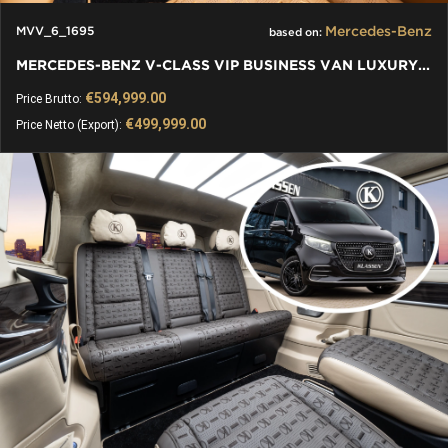
Mercedes-Benz
MVV_6_1695
based on:
MERCEDES-BENZ V-CLASS VIP BUSINESS VAN LUXURY EDITION
€594,999.00
Price Brutto:
€499,999.00
Price Netto (Export):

* What you will do *
Would you please retype all the data exactly? Leave out whatever pictures it holds.

* Response for this exercise *
Mercedes-Benz
MVV_6_1695
based on:
MERCEDES-BENZ V-CLASS VIP BUSINESS VAN LUXURY EDITION
€594,999.00
Price Brutto:
€499,999.00
Price Netto (Export):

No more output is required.